Non‐clinical characterization of the disposition of EMA401, a novel small molecule angiotensin II type 2 receptor (AT2R) antagonist

• Published in: Biopharmaceutics & drug disposition Vol. 41; no. 4-5; pp. 166 - 183
• Main Authors: Murgasova, Renata, Carreras, Ester Tor, Suetterlin‐Hachmann, Martina, Silva Torrao, Leonel Reis, Kittelmann, Matthias, Alexandra, Vargas, Fredenhagen, Andreas
• Format: Journal Article
• Language: English
• Published: England Wiley Subscription Services, Inc 01.04.2020
• Subjects: Analgesics; Analgesics - blood; Analgesics - chemistry; Analgesics - pharmacokinetics; Analgesics - urine; Angiotensin; Angiotensin II; Angiotensin II Type 2 Receptor Blockers - blood; Angiotensin II Type 2 Receptor Blockers - chemistry; Angiotensin II Type 2 Receptor Blockers - pharmacokinetics; Angiotensin II Type 2 Receptor Blockers - urine; Animals; Benzhydryl Compounds - blood; Benzhydryl Compounds - chemistry; Benzhydryl Compounds - pharmacokinetics; Benzhydryl Compounds - urine; Bile; Biotransformation; Blood Proteins - metabolism; Carboxylic acids; Cells, Cultured; Chronic pain; Dogs; Dosage; Drug dosages; Enantiomers; Feces - chemistry; Female; Gastrointestinal tract; Hepatocytes; Hepatocytes - metabolism; Humans; Hydroxylation; Intestinal microflora; Intestine; Investigations; Isoquinolines - blood; Isoquinolines - chemistry; Isoquinolines - pharmacokinetics; Isoquinolines - urine; Kidneys; Macaca fascicularis; Male; metabolic pathway; Metabolic pathways; Metabolites; Mice, Inbred ICR; Microsomes, Liver - metabolism; pain; pharmacokinetics; Rats, Long-Evans; Rats, Sprague-Dawley; Species; Stereoisomerism; Tetrahydroisoquinoline; angiotensin; pharmacokinetics; metabolic pathway; pain
• ISSN: 0142-2782; 1099-081X
• DOI: 10.1002/bdd.2226

EMA401, (the S‐enantiomer of 5‐(benzyloxy)‐2‐(2,2‐diphenylacetyl)‐6‐methoxy‐1,2,3,4‐tetrahydroisoquinoline‐3‐carboxylic acid), also known as Olodanrigan, is an orally active selective angiotensin II type 2 receptor (AT2R) antagonist that is in Phase IIb clinical development as a novel analgesic for the relief of chronic pain.

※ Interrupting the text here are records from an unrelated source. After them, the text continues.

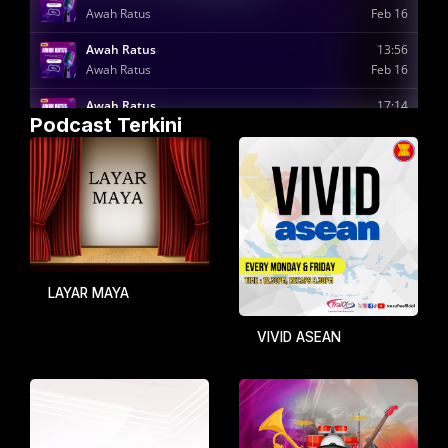
Podcast Terkini
LAYAR MAYA
VIVID ASEAN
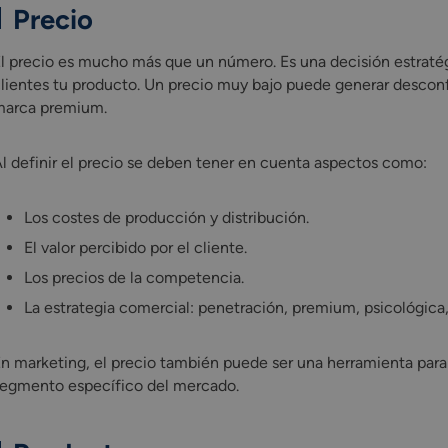
Precio
l precio es mucho más que un número. Es una decisión estraté
lientes tu producto. Un precio muy bajo puede generar descon
arca premium.
l definir el precio se deben tener en cuenta aspectos como:
Los costes de producción y distribución.
El valor percibido por el cliente.
Los precios de la competencia.
La estrategia comercial: penetración, premium, psicológica, 
n marketing, el precio también puede ser una herramienta para 
egmento específico del mercado.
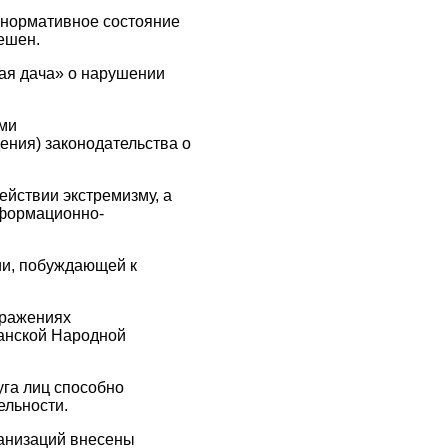
 нормативное состояние
ешен.
ая дача» о нарушении
ыми
ния) законодательства о
ействии экстремизму, а
нформационно-
ии, побуждающей к
бражениях
ганской Народной
уга лиц способно
ельности.
ганизаций внесены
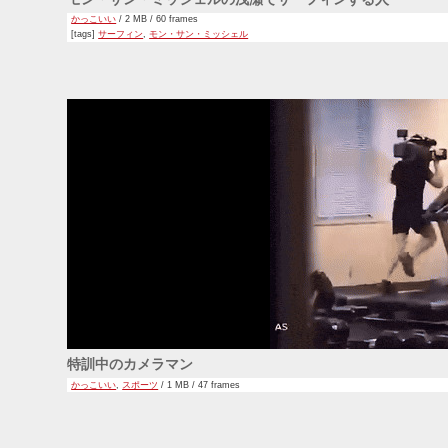
かっこいい
/ 2 MB / 60 frames
[tags]
サーフィン
,
モン・サン・ミッシェル
特訓中のカメラマン
かっこいい
,
スポーツ
/ 1 MB / 47 frames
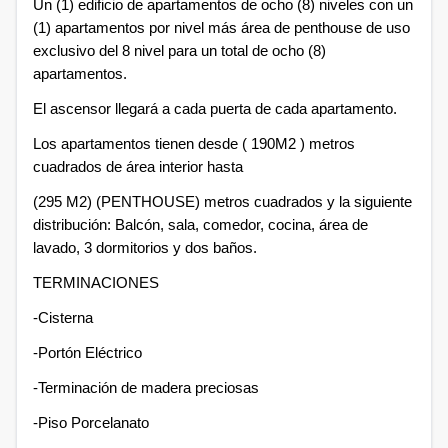
Un (1) edificio de apartamentos de ocho (8) niveles con un
(1) apartamentos por nivel más área de penthouse de uso
exclusivo del 8 nivel para un total de ocho (8)
apartamentos.
El ascensor llegará a cada puerta de cada apartamento.
Los apartamentos tienen desde ( 190M2 ) metros
cuadrados de área interior hasta
(295 M2) (PENTHOUSE) metros cuadrados y la siguiente
distribución: Balcón, sala, comedor, cocina, área de
lavado, 3 dormitorios y dos baños.
TERMINACIONES
-Cisterna
-Portón Eléctrico
-Terminación de madera preciosas
-Piso Porcelanato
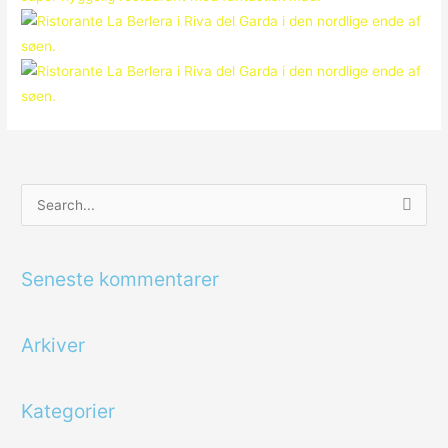
S
ø
g
Seneste kommentarer
e
f
Arkiver
t
e
r
Kategorier
:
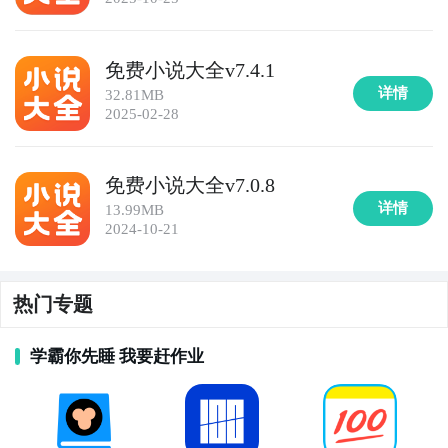
免费小说大全v7.4.1
详情
32.81MB
2025-02-28
免费小说大全v7.0.8
详情
13.99MB
2024-10-21
热门专题
学霸你先睡 我要赶作业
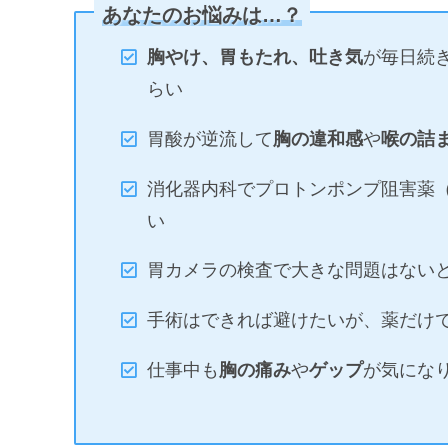
あなたのお悩みは…？
胸やけ、胃もたれ、吐き気
が毎日続
らい
胃酸が逆流して
胸の違和感
や
喉の詰
消化器内科でプロトンポンプ阻害薬（
い
胃カメラの検査で大きな問題はない
手術はできれば避けたいが、薬だけ
仕事中も
胸の痛み
や
ゲップ
が気にな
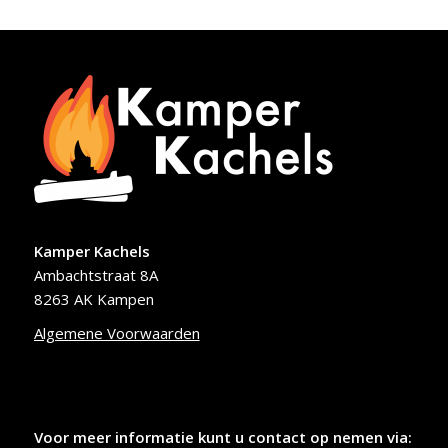
Kamper Kachels
Ambachtstraat 8A
8263 AK Kampen
Algemene Voorwaarden
Voor meer informatie kunt u contact op nemen via:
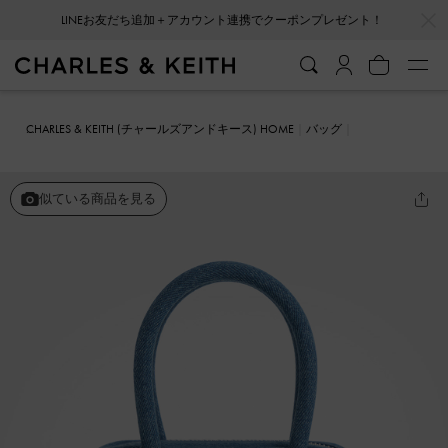
…
…
LINEお友だち追加＋アカウント連携でクーポンプレゼント！
CHARLES & KEITH (チャールズアンドキース) HOME
バッグ
ショルダーバッグ
Perline ペルリーネ デニム イーロンゲイティドト
ートバッグ
似ている商品を見る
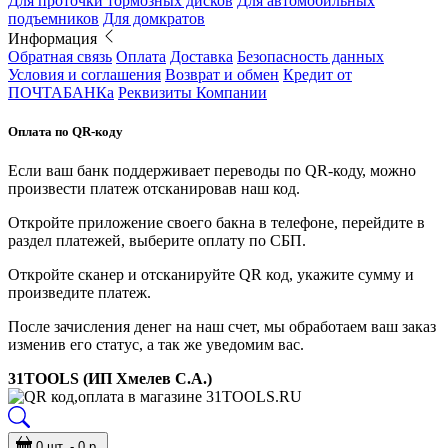
Для проточки тормозных дисков
Для автомобильных
подъемников
Для домкратов
Информация
Обратная связь
Оплата
Доставка
Безопасность данных
Условия и соглашения
Возврат и обмен
Кредит от
ПОЧТАБАНКа
Реквизиты Компании
Оплата по QR-коду
Если ваш банк поддерживает переводы по QR-коду, можно
произвести платеж отсканировав наш код.
Откройте приложение своего бакна в телефоне, перейдите в
раздел платежей, выберите оплату по СБП.
Откройте сканер и отсканируйте QR код, укажите сумму и
произведите платеж.
После зачисления денег на наш счет, мы обработаем ваш заказ
изменив его статус, а так же уведомим вас.
31TOOLS (ИП Хмелев С.А.)
0 шт. - 0 р.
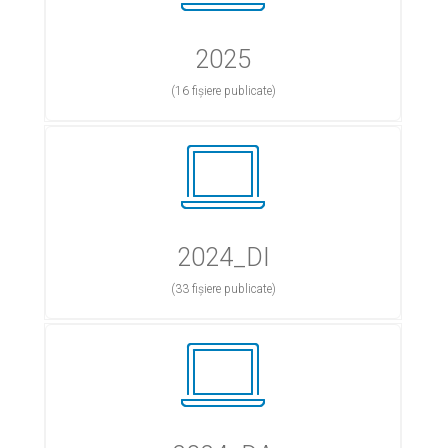
2025
(16 fișiere publicate)
2024_DI
(33 fișiere publicate)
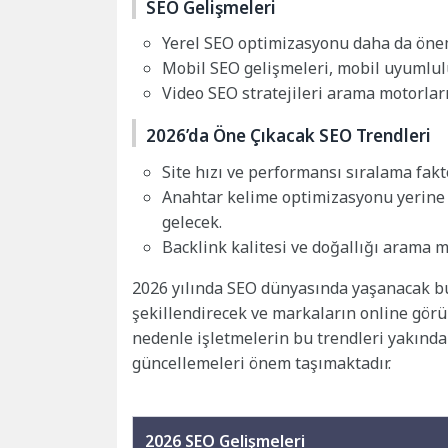
SEO Gelişmeleri
Yerel SEO optimizasyonu daha da öne
Mobil SEO gelişmeleri, mobil uyumlulu
Video SEO stratejileri arama motorları
2026’da Öne Çıkacak SEO Trendleri
Site hızı ve performansı sıralama faktö
Anahtar kelime optimizasyonu yerine iç
gelecek.
Backlink kalitesi ve doğallığı arama m
2026 yılında SEO dünyasında yaşanacak bu 
şekillendirecek ve markaların online görü
nedenle işletmelerin bu trendleri yakında
güncellemeleri önem taşımaktadır.
2026 SEO Gelişmeleri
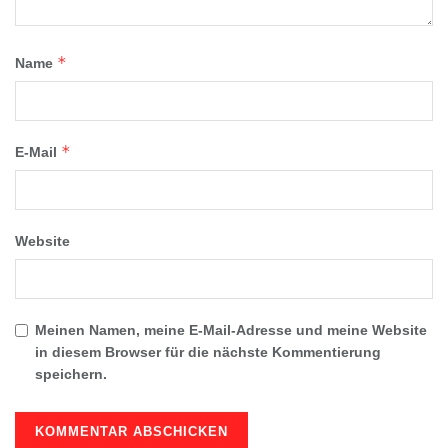
*
Name
*
E-Mail
Website
Meinen Namen, meine E-Mail-Adresse und meine Website
in diesem Browser für die nächste Kommentierung
speichern.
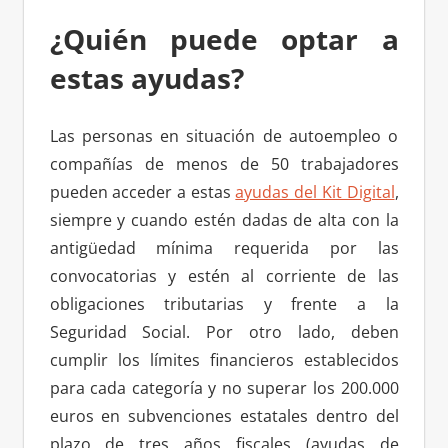
¿Quién puede optar a
estas ayudas?
Las personas en situación de autoempleo o
compañías de menos de 50 trabajadores
pueden acceder a estas
ayudas del Kit Digital
,
siempre y cuando estén dadas de alta con la
antigüedad mínima requerida por las
convocatorias y estén al corriente de las
obligaciones tributarias y frente a la
Seguridad Social. Por otro lado, deben
cumplir los límites financieros establecidos
para cada categoría y no superar los 200.000
euros en subvenciones estatales dentro del
plazo de tres años fiscales (ayudas de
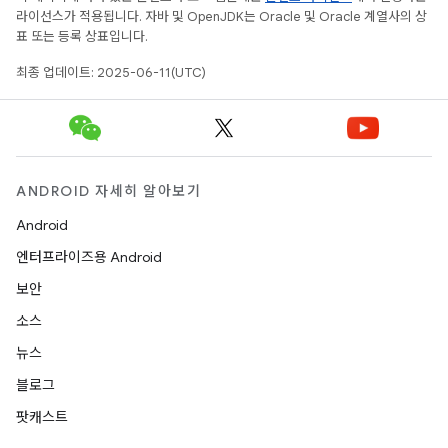
라이선스가 적용됩니다. 자바 및 OpenJDK는 Oracle 및 Oracle 계열사의 상
표 또는 등록 상표입니다.
최종 업데이트: 2025-06-11(UTC)
ANDROID 자세히 알아보기
Android
엔터프라이즈용 Android
보안
소스
뉴스
블로그
팟캐스트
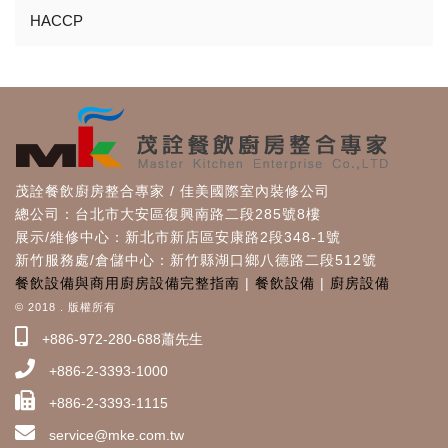
HACCP
茂詮餐飲廚房整合專家 / 佳美國際室內裝修公司
總公司：台北市大安區復興南路二段285號8樓
展示/維修中心：新北市新店區安康路2段348-1號
新竹服務處/倉儲中心：新竹縣湖口鄉八德路二段512號
餐飲設備與商用廚房設備完整指南
|
餐飲設備
|
廚房設備
© 2018 . 版權所有
+886-972-280-688蕭先生
+886-2-3393-1000
+886-2-3393-1115
service@mke.com.tw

The main purpose of the present work was to investigate the disposition of a single 14C‐ labeled EMA401 in non‐clinical studies. The in vitro metabolism studies of EMA401 were undertaken to understand the hepatic biotransformation pathways in animal species used in toxicology studies and how they compare to human. Furthermore, investigation of EMA401's PK was carried out in vivo in rats. The study demonstrates the rapid absorption and distribution of drug‐related material mainly to the tissues associated with absorption and elimination (GI tract, liver, and kidney). EMA401was then readily eliminated metabolically via the bile (95% of dose) predominantly in the form of the direct acylglucuronide (40% of dose), which was further hydrolysed by the intestinal flora to the active parent drug. Other metabolic pathways such as dealkylations and hydroxylation were also involved in the elimination of EMA401 to a lesser extent. EMA401 was metabolically unstable in hepatocytes of all species investigated and the key metabolites produced in the in vitro model were also detected in vivo. Independent of the dosing route, the S‐enantiomer EMA401 showed a good in vivo chiral stability. Overall, the present study provides the first full characterization of the disposition of EMA401 in preclinical species.